== Task description ==
Go through the entries below and return every line that contains "Telstra".

== Data extracts ==
________

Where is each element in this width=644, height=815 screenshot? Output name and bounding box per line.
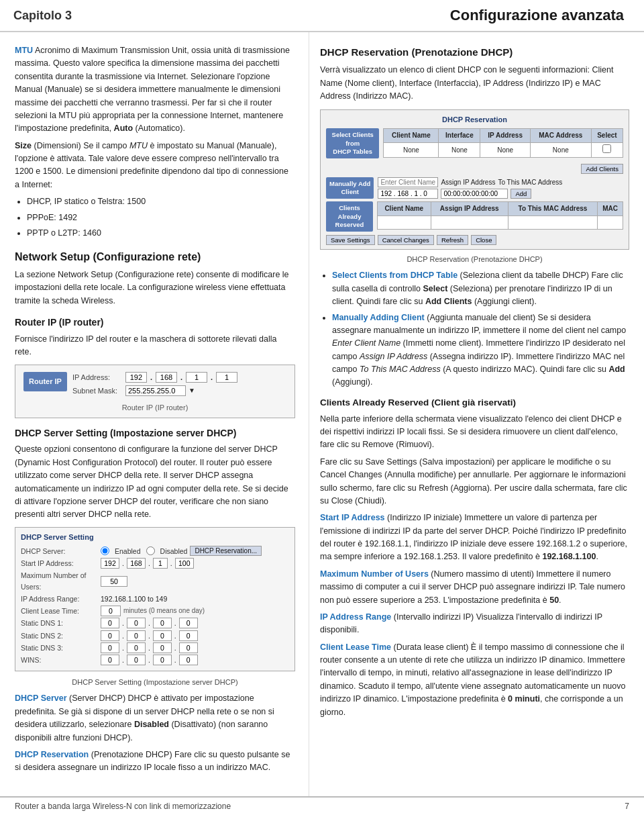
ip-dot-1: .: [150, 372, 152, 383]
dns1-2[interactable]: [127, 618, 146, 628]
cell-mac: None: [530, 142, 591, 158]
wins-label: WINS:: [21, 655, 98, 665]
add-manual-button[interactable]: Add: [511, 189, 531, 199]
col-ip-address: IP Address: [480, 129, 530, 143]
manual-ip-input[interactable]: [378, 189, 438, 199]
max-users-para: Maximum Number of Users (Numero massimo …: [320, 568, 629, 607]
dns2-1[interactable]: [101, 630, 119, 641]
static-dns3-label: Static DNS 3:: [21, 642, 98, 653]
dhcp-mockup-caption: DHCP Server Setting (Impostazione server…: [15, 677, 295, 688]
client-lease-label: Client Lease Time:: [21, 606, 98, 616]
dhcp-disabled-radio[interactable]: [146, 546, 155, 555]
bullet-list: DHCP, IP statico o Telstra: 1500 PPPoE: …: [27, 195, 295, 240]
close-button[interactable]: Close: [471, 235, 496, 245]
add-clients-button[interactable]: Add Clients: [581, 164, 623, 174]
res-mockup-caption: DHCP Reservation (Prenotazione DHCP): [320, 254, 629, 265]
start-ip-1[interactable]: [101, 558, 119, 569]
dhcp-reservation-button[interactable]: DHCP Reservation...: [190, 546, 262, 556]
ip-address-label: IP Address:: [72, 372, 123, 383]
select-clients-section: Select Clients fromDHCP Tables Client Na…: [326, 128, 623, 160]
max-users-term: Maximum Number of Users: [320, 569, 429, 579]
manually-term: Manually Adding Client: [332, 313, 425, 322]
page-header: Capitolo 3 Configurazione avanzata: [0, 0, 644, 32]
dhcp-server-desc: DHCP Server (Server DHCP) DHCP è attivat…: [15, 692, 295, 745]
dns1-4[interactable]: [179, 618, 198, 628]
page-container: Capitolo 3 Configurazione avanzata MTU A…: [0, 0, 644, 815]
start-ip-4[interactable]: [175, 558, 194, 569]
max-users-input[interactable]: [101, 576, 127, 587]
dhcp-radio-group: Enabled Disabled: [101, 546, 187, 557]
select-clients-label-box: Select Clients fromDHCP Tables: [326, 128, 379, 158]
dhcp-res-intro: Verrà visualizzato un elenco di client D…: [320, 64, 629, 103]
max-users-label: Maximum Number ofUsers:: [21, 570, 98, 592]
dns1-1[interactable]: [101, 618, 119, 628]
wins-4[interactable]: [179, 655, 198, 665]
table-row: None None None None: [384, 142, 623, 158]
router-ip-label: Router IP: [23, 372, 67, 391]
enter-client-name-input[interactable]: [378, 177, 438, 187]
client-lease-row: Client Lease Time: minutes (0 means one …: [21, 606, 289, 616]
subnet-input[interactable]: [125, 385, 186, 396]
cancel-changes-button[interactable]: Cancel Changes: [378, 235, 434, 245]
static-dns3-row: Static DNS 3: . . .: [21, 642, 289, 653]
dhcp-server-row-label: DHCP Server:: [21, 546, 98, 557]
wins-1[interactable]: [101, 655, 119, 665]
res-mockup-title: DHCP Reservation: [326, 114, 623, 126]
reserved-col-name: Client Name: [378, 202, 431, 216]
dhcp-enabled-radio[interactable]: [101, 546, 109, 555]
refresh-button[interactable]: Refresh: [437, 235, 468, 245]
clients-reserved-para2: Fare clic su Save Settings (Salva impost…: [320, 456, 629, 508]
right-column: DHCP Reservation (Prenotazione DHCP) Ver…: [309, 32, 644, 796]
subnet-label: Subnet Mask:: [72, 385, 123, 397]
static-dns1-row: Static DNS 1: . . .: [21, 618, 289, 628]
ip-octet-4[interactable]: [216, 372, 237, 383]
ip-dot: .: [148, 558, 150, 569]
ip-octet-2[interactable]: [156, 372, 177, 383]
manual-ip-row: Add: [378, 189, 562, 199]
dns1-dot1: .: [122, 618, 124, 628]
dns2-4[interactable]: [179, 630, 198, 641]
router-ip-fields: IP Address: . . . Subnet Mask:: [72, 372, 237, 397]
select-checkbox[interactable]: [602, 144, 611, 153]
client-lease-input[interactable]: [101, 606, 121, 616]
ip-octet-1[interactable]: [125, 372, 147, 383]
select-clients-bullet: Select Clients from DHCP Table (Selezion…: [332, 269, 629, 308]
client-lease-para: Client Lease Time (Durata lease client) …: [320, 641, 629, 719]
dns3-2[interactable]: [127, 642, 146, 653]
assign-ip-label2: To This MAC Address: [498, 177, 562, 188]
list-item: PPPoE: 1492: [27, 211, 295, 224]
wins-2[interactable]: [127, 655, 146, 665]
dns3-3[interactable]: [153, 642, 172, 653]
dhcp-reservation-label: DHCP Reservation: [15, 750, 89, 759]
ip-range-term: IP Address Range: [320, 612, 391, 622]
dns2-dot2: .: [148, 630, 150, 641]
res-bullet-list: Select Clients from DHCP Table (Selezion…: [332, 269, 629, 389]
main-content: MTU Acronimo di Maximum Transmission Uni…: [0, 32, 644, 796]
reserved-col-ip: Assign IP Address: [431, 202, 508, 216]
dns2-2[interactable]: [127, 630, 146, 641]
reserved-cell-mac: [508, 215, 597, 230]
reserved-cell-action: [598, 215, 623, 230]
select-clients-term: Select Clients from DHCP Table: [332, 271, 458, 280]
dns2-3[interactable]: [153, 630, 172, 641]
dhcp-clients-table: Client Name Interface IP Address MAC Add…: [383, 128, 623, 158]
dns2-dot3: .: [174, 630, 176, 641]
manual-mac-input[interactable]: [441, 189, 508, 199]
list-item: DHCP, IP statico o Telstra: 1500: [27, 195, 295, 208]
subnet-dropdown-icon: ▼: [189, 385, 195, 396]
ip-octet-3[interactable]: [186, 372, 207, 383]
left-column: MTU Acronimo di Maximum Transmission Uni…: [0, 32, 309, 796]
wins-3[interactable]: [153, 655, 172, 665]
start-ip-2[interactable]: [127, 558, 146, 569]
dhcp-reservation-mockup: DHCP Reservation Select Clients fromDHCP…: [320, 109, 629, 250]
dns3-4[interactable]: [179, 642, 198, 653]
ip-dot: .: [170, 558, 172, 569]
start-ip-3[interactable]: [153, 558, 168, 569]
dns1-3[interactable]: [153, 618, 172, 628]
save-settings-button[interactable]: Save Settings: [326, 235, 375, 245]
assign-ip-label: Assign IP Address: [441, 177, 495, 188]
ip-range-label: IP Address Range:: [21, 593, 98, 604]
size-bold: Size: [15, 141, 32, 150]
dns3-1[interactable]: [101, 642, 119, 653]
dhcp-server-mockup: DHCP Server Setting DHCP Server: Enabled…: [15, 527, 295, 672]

________

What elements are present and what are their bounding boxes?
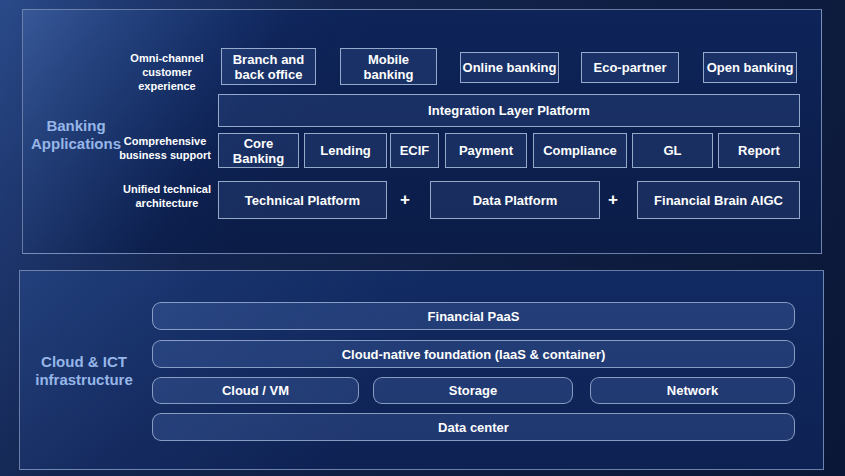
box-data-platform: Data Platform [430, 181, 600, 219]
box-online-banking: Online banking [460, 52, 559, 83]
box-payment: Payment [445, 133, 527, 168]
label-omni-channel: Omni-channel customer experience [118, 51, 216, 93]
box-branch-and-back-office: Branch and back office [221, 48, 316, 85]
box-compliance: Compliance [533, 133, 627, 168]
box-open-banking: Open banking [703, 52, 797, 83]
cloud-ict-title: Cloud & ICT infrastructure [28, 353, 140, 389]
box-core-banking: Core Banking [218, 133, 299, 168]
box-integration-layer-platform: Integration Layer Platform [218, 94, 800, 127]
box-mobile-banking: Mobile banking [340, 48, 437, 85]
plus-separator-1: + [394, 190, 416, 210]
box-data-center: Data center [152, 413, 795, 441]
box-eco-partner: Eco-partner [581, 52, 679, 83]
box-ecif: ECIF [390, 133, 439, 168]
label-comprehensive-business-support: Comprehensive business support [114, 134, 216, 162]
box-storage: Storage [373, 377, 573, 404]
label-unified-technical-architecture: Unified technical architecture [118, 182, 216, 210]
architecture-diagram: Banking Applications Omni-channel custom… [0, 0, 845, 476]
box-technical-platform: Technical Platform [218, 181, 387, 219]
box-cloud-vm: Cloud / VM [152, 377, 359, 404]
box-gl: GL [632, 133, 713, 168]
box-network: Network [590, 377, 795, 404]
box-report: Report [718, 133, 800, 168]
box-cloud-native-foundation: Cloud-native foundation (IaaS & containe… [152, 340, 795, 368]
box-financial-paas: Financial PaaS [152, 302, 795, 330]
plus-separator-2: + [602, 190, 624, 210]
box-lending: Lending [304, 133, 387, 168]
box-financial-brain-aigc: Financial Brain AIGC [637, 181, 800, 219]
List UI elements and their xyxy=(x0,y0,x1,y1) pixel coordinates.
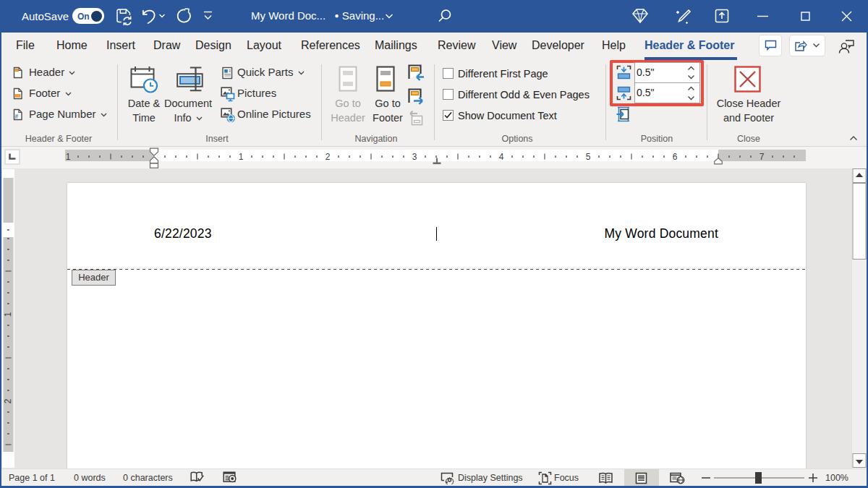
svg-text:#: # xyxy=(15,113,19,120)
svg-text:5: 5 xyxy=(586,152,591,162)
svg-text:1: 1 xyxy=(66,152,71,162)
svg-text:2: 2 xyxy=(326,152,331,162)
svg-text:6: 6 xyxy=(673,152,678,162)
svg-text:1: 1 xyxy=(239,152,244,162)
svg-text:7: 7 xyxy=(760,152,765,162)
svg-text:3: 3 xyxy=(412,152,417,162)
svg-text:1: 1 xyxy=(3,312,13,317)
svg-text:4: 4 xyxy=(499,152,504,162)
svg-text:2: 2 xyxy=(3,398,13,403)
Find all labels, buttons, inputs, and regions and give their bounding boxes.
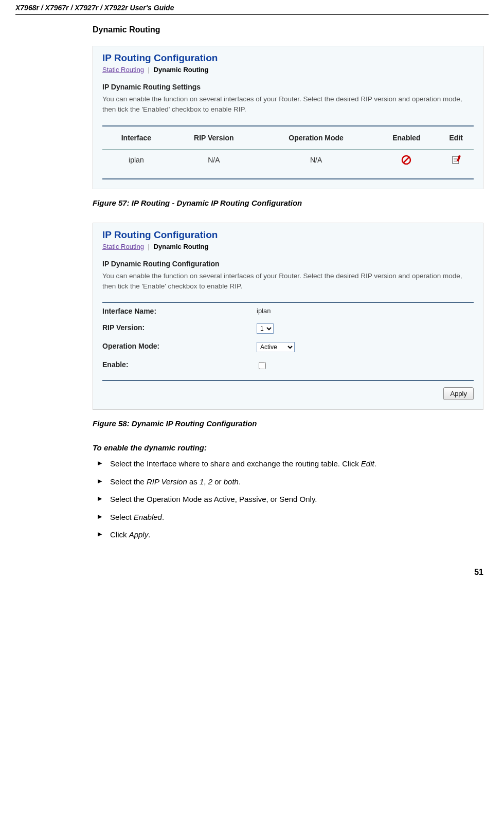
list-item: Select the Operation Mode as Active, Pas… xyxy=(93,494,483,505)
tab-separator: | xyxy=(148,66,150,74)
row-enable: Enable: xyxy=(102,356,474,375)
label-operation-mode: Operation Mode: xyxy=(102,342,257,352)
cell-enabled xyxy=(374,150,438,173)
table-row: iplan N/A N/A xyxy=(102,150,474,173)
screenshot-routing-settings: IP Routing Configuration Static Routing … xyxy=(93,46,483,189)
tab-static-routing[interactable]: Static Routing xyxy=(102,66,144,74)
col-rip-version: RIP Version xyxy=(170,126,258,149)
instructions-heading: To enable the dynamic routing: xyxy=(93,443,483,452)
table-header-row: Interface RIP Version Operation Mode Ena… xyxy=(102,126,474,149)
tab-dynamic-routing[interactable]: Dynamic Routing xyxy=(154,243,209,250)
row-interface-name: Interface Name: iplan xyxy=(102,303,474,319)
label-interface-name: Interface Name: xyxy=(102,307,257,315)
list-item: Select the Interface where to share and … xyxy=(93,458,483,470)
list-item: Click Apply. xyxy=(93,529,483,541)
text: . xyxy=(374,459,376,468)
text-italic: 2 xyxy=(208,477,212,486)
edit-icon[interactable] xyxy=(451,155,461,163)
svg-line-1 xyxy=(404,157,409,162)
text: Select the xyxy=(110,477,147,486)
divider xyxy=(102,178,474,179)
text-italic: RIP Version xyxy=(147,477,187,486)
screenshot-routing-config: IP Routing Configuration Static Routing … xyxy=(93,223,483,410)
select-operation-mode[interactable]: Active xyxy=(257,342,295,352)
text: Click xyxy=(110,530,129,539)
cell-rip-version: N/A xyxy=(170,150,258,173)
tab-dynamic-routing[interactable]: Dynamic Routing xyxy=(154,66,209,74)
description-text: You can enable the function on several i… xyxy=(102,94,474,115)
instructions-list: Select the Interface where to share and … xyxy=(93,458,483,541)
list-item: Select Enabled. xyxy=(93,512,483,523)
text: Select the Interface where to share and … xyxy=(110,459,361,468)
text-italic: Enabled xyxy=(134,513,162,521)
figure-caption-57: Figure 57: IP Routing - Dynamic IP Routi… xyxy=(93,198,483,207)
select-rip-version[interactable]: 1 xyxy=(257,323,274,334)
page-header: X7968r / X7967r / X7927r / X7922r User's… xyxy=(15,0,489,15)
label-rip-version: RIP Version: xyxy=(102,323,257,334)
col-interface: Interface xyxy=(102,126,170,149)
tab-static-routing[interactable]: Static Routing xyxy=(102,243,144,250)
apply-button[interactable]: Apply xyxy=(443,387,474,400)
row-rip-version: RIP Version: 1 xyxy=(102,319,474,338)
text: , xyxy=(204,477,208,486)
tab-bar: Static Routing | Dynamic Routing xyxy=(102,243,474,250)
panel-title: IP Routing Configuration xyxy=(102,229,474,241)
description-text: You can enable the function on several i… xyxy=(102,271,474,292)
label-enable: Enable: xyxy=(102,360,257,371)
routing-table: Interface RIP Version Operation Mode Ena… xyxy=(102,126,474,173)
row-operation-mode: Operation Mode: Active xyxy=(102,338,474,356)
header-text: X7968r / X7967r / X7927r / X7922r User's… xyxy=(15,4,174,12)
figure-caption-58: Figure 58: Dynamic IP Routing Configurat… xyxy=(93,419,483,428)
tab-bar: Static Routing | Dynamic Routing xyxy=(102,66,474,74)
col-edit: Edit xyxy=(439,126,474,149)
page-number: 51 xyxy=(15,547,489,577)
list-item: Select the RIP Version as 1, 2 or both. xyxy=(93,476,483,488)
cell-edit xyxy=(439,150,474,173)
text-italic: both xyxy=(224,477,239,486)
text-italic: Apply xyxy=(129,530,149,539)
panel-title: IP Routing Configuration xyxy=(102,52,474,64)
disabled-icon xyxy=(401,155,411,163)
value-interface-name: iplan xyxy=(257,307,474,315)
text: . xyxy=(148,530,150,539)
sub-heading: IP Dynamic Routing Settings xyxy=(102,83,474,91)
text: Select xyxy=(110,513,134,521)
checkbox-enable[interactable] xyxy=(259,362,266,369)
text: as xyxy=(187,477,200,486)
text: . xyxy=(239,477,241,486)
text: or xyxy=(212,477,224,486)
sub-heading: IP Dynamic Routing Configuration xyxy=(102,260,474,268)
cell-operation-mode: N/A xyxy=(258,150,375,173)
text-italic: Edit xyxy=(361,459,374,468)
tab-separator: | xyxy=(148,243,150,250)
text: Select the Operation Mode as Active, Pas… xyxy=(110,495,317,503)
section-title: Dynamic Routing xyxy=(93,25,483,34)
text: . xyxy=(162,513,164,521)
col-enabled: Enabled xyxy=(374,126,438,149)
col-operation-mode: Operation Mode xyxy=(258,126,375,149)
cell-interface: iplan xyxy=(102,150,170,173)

________

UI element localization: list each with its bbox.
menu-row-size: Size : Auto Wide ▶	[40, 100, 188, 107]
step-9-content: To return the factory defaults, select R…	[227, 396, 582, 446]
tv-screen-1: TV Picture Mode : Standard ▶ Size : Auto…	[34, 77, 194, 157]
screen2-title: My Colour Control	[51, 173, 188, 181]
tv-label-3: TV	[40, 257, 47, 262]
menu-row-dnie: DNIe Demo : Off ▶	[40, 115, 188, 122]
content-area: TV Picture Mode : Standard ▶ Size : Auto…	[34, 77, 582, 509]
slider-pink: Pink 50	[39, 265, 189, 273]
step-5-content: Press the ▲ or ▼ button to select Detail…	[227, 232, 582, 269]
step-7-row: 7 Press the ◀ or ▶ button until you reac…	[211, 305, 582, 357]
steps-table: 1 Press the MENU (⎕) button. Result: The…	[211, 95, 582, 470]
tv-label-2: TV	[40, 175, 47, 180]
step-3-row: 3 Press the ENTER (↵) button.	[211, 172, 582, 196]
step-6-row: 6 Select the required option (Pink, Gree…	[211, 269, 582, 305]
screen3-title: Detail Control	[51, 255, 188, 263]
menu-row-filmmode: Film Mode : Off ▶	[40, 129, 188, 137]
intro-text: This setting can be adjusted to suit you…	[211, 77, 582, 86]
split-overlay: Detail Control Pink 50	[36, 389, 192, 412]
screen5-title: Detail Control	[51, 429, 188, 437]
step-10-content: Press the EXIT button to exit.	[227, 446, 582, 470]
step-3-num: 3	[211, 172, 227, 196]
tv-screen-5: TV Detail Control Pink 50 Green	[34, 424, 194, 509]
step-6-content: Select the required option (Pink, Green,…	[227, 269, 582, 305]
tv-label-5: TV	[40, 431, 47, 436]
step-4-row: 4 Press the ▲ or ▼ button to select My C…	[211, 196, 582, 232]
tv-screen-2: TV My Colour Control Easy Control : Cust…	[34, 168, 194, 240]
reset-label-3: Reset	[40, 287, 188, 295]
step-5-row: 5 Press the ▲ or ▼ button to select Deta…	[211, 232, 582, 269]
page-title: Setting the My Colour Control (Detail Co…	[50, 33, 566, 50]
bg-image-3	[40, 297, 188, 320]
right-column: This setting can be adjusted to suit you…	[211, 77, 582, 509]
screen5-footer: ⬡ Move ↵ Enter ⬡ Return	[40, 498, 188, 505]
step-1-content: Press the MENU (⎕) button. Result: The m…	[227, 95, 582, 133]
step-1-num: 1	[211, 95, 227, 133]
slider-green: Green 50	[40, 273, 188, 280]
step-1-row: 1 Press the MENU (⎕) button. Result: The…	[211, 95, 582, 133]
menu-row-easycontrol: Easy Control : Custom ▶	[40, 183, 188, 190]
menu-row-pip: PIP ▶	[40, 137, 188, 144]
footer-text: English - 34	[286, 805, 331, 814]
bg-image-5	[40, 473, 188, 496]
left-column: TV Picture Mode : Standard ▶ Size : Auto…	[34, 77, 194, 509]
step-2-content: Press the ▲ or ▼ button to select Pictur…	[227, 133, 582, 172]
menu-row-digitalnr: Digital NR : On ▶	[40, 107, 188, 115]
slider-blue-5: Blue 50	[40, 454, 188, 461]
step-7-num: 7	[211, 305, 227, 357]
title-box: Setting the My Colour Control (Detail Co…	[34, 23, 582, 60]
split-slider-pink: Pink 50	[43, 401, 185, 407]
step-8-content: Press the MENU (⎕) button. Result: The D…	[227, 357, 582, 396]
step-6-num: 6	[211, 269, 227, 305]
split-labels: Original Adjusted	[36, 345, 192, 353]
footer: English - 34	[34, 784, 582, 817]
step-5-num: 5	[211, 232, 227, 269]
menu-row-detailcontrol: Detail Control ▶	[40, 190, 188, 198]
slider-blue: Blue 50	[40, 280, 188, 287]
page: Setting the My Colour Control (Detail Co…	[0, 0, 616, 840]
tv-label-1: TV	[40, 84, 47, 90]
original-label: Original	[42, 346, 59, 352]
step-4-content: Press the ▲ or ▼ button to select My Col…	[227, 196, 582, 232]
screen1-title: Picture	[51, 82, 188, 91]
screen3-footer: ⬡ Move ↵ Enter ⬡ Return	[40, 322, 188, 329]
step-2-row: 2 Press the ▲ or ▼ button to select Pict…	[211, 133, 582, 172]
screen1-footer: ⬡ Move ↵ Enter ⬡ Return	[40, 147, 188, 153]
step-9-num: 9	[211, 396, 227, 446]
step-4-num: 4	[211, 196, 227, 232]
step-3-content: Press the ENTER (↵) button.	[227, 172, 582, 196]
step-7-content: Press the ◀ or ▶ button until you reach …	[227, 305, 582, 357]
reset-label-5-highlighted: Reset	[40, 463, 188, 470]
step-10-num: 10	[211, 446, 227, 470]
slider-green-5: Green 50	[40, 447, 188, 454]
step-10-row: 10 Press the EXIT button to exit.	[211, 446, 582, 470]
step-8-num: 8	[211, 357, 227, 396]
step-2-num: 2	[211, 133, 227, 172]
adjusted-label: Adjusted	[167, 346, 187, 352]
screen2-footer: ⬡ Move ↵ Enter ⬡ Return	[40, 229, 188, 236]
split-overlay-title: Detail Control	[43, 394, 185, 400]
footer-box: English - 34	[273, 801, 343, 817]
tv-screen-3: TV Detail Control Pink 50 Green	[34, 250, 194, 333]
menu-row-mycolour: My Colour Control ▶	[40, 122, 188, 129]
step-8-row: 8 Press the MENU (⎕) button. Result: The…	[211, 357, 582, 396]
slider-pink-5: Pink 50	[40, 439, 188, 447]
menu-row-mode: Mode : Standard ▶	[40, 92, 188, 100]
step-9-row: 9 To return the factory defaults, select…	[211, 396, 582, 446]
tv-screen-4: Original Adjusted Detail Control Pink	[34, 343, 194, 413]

________

== Solution for this exercise ==
bullet-list: DHCP, IP statico o Telstra: 1500 PPPoE: …: [27, 195, 295, 240]
list-item: DHCP, IP statico o Telstra: 1500: [27, 195, 295, 208]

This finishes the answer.